→ DATASET
%%
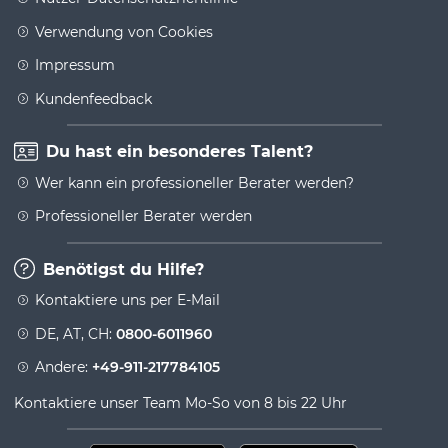
Verwendung von Cookies
Impressum
Kundenfeedback
Du hast ein besonderes Talent?
Wer kann ein professioneller Berater werden?
Professioneller Berater werden
Benötigst du Hilfe?
Kontaktiere uns per E-Mail
DE, AT, CH:
0800-6011960
Andere:
+49-911-217784105
Kontaktiere unser Team Mo-So von 8 bis 22 Uhr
%%
→ YOUR GOAL
The task calls for repeating each line above exactly while excluding the pictures.

→ WRITTEN ANSWER
Verwendung von Cookies
Impressum
Kundenfeedback
Du hast ein besonderes Talent?
Wer kann ein professioneller Berater werden?
Professioneller Berater werden
Benötigst du Hilfe?
Kontaktiere uns per E-Mail
DE, AT, CH:
0800-6011960
Andere:
+49-911-217784105
Kontaktiere unser Team Mo-So von 8 bis 22 Uhr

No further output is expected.